Segment Open
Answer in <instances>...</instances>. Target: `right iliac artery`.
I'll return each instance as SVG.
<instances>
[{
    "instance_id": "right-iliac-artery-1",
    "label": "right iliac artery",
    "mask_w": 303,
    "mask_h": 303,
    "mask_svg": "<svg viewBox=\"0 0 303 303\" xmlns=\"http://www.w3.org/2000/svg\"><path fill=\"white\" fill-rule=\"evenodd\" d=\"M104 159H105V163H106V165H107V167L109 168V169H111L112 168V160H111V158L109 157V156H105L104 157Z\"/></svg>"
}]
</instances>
Segment Closed
_WHAT YOU WILL DO_
Exactly as written, give the records again.

_ANSWER SPACE_
Answer in <instances>...</instances>. Target: `right iliac artery`.
I'll return each instance as SVG.
<instances>
[{
    "instance_id": "right-iliac-artery-1",
    "label": "right iliac artery",
    "mask_w": 303,
    "mask_h": 303,
    "mask_svg": "<svg viewBox=\"0 0 303 303\" xmlns=\"http://www.w3.org/2000/svg\"><path fill=\"white\" fill-rule=\"evenodd\" d=\"M104 159H105V163H106V165H107V167L109 168V169H111L112 168V160H111V158L109 157V156H105L104 157Z\"/></svg>"
}]
</instances>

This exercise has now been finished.